En février, les dépenses des ménages américains ont reculé de 1,2 % à prix constants et retrouvent des niveaux similaires à ceux d’octobre dernier, inférieurs de 2,1 % à ceux de février 2020. A l’exception du fort rebond, de plus de 10 %, des dépenses dans l’hôtellerie, lesquelles restent néanmoins particulièrement déprimées, et d’une contribution positive de quelques services et de l’énergie, les différents postes d’achats reculent pour la plupart fortement. La consommation de biens, qui s’était bien reprise après la première vague de COVID, recule nettement : les dépenses d’habillement, d’équipement du foyer, d’informatique ou d’automobile refluent de près de 5 % par rapport à janvier. Si la rudesse de l’hiver dans certaines régions peut éventuellement être invoquée pour expliquer une part de ce recul, il n’en reste pas moins que février marque le troisième mois de baisse sur les quatre derniers, seul janvier, mois de distribution des chèques, faisant exception.
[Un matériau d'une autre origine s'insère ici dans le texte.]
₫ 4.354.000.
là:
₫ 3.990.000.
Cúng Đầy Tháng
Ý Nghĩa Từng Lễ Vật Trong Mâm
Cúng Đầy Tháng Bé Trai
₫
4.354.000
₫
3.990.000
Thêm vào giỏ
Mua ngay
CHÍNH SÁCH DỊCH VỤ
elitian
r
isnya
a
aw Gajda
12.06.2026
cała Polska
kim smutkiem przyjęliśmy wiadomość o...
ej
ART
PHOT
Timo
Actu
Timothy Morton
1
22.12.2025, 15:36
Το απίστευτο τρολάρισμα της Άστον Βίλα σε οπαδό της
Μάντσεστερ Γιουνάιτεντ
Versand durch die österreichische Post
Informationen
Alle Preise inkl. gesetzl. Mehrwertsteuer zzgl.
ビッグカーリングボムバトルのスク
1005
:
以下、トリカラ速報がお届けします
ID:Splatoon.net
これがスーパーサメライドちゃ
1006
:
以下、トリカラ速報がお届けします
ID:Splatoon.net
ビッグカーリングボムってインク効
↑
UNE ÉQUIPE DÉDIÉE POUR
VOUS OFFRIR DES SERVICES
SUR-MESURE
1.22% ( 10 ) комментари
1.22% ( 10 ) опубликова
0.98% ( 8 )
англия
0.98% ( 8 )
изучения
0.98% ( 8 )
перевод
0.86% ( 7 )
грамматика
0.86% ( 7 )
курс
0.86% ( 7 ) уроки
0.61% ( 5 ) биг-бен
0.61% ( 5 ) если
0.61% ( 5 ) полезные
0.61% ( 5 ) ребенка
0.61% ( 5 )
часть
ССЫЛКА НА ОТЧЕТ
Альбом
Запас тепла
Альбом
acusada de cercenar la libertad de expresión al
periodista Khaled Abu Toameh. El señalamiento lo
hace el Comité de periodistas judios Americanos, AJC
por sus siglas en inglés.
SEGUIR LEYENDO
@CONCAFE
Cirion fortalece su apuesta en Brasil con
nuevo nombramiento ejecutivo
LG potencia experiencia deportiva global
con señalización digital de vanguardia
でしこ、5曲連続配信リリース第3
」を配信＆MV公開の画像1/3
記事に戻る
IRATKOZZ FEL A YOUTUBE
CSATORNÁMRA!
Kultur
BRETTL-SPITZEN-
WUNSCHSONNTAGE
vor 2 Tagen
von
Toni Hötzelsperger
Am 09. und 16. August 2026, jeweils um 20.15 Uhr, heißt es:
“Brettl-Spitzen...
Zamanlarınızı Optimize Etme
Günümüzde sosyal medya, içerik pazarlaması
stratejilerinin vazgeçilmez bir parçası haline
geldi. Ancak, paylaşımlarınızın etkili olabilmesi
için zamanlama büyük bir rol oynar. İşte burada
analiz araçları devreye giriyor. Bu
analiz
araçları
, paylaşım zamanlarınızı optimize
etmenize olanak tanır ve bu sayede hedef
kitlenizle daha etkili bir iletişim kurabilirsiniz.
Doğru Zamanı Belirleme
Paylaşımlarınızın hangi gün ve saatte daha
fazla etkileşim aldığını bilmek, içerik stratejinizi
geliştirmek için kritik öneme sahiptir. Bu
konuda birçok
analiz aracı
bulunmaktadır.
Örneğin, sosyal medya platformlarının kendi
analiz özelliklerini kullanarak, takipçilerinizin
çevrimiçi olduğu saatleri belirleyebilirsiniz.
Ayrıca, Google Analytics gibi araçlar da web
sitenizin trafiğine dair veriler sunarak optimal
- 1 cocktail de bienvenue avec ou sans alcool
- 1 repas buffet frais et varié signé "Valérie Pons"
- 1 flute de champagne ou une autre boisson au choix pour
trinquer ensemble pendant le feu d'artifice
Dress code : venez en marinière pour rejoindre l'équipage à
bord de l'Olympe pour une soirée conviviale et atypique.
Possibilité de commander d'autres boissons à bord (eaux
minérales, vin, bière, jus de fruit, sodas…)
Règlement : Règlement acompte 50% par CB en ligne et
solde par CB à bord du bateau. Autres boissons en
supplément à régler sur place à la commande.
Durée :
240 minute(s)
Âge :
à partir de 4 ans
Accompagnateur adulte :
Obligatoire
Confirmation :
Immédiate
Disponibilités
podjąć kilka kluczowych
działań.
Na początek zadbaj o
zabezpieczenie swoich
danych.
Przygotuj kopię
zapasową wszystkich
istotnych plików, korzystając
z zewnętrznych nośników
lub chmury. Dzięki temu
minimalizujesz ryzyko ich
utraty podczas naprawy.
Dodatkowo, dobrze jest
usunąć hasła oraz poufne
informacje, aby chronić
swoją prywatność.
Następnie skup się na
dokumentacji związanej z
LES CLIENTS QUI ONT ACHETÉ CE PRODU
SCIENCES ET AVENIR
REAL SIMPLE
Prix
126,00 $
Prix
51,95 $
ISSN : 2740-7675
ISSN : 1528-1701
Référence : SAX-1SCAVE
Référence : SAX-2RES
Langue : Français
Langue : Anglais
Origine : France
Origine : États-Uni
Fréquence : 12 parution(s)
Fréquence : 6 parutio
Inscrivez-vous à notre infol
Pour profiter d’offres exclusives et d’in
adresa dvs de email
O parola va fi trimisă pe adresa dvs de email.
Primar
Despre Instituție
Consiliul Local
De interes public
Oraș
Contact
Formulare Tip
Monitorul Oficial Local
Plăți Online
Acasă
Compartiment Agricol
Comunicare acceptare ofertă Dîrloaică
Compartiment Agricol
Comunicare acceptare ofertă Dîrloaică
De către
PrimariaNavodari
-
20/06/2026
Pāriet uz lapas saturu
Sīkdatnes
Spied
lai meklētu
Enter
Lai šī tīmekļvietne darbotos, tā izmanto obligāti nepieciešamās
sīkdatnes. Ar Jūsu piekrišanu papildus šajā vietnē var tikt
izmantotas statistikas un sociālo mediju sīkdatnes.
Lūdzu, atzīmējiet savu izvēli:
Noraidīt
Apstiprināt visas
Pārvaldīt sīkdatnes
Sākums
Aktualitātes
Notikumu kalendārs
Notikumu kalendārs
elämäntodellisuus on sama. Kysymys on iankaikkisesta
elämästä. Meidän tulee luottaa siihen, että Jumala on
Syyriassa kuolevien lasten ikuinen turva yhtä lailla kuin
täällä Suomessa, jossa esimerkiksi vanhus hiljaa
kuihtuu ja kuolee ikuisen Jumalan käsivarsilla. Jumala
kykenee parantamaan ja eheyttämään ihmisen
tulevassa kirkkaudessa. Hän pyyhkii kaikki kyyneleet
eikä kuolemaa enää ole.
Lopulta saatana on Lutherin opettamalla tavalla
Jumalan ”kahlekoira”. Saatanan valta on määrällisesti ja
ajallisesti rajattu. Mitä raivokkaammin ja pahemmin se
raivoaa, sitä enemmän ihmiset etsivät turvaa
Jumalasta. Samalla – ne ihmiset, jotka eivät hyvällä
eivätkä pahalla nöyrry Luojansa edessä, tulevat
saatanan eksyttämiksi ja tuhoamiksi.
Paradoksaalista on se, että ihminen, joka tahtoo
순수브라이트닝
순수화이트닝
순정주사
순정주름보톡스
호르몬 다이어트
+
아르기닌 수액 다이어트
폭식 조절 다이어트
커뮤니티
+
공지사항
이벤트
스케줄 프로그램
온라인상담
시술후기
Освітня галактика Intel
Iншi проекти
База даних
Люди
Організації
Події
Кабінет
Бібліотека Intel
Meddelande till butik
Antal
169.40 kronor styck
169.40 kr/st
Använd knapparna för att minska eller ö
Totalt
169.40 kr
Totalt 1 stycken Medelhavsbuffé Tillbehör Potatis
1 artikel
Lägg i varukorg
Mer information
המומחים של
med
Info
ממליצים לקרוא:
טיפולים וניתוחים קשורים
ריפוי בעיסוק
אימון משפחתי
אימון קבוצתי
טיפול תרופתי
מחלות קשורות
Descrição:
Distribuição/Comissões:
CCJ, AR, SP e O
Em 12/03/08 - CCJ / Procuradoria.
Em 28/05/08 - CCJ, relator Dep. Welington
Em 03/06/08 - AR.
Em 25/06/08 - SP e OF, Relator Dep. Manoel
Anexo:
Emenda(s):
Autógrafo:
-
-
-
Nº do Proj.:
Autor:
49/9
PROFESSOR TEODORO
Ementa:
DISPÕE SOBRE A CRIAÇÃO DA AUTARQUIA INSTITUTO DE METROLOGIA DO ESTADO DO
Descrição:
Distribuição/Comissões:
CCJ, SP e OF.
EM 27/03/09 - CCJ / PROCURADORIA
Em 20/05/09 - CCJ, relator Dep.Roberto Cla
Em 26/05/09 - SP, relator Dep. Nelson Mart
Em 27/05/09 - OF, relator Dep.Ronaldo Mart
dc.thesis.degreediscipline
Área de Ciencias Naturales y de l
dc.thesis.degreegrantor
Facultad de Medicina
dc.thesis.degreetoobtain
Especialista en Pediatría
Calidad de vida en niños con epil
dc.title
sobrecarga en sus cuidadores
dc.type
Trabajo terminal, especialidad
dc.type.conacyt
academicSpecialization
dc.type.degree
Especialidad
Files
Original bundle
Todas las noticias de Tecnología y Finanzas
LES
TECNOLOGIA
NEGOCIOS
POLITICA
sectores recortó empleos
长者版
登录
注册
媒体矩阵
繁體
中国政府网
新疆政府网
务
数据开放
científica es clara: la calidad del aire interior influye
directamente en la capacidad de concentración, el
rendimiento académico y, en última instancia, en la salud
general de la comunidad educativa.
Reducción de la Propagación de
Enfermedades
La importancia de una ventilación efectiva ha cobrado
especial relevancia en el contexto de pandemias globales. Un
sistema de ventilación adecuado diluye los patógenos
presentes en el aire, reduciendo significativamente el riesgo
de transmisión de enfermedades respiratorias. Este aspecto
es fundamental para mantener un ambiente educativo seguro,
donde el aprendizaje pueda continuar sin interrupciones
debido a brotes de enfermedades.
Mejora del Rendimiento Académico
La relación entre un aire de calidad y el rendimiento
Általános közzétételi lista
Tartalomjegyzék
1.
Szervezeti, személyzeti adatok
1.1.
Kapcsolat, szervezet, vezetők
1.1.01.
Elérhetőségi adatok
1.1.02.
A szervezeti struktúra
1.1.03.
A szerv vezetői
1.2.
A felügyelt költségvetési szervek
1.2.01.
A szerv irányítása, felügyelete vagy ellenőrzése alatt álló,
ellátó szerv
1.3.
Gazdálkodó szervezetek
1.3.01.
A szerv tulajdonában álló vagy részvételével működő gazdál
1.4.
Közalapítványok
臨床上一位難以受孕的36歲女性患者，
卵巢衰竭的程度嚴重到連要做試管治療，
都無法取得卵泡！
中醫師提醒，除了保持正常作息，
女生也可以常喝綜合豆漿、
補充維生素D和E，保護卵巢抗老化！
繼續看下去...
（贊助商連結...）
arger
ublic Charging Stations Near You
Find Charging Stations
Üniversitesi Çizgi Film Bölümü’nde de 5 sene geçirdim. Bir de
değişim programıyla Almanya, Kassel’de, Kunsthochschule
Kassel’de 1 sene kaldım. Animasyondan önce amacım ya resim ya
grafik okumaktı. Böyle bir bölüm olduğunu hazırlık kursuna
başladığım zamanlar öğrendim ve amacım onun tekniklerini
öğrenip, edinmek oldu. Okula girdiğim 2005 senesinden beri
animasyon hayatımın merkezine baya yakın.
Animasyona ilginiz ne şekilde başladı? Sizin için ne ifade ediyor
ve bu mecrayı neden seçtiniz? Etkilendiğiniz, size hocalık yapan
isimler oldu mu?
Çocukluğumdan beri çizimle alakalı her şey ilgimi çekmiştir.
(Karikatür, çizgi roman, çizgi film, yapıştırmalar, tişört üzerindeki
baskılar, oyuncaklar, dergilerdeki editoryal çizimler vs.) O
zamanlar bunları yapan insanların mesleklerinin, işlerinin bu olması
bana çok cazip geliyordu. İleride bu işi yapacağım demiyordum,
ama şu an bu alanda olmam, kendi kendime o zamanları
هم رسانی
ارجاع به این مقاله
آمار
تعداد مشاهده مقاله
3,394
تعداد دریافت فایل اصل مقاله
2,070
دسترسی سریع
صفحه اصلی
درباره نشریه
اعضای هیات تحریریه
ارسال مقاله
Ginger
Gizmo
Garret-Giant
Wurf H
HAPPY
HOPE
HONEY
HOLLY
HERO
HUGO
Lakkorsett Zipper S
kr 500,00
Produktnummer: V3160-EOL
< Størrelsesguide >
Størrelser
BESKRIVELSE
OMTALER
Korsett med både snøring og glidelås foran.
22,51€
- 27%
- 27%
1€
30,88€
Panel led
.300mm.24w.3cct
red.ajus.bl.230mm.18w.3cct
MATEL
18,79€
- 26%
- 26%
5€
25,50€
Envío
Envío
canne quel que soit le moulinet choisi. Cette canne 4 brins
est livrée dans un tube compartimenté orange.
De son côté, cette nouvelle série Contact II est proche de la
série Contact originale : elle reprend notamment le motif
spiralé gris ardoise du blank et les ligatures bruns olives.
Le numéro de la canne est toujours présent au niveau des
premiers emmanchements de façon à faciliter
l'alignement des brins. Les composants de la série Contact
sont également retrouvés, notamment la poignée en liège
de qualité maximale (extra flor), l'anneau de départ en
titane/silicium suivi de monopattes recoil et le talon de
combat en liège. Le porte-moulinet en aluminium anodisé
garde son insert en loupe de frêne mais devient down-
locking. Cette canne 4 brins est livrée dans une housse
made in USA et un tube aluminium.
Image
En février, la fin de ces transferts gouvernementaux a engendré une chute de 8,2 % du revenu des ménages. Le consommateur américain est décidément accroc à la monnaie hélicoptère… ça tombe bien, les hélices s’activent à nouveau. Mais l’ensemble ne fait pas encore d’inflation. La hausse annuelle des prix de la consommation effective se tasse légèrement, à 1,4 % hors énergie et alimentation.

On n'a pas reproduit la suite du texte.